* WHAT TO PRODUCE
Write out each record below exactly as it appears, with no pictures.

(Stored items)
- Opening Delimiter -
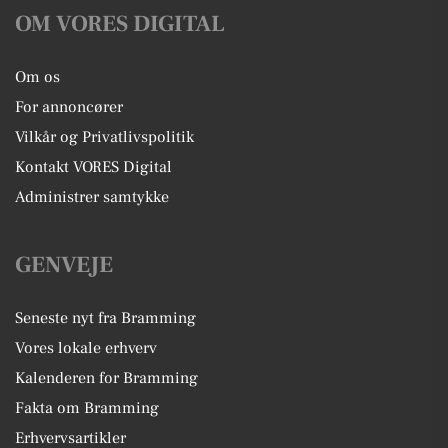
OM VORES DIGITAL
Om os
For annoncører
Vilkår og Privatlivspolitik
Kontakt VORES Digital
Administrer samtykke
GENVEJE
Seneste nyt fra Bramming
Vores lokale erhverv
Kalenderen for Bramming
Fakta om Bramming
Erhvervsartikler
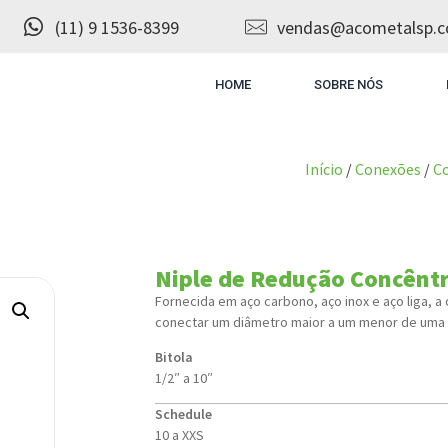
(11) 9 1536-8399
vendas@acometalsp.c
HOME
SOBRE NÓS
Início
/
Conexões
/
Co
Niple de Redução Concêntr
Fornecida em aço carbono, aço inox e aço liga, a
conectar um diâmetro maior a um menor de uma 
Bitola
1/2″ a 10″
Schedule
10 a XXS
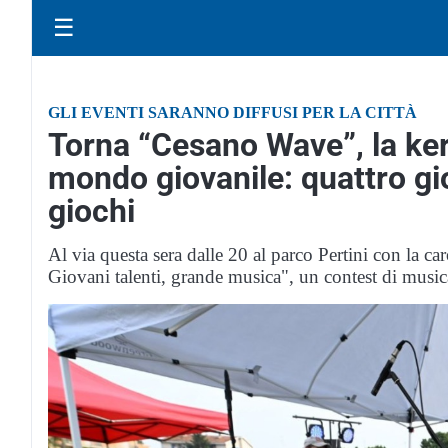
☰
GLI EVENTI SARANNO DIFFUSI PER LA CITTÀ
Torna “Cesano Wave”, la ke
mondo giovanile: quattro gio
giochi
Al via questa sera dalle 20 al parco Pertini con la ca
Giovani talenti, grande musica", un contest di musica,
- Closing Delimiter -
* EXERCISE SOLUTION
OM VORES DIGITAL
Om os
For annoncører
Vilkår og Privatlivspolitik
Kontakt VORES Digital
Administrer samtykke
GENVEJE
Seneste nyt fra Bramming
Vores lokale erhverv
Kalenderen for Bramming
Fakta om Bramming
Erhvervsartikler
(11) 9 1536-8399
vendas@acometalsp.c
HOME
SOBRE NÓS
Início
/
Conexões
/
Co
Niple de Redução Concêntr
Fornecida em aço carbono, aço inox e aço liga, a
conectar um diâmetro maior a um menor de uma 
Bitola
1/2″ a 10″
Schedule
10 a XXS
☰
GLI EVENTI SARANNO DIFFUSI PER LA CITTÀ
Torna “Cesano Wave”, la ke
mondo giovanile: quattro gio
giochi
Al via questa sera dalle 20 al parco Pertini con la ca
Giovani talenti, grande musica", un contest di musica,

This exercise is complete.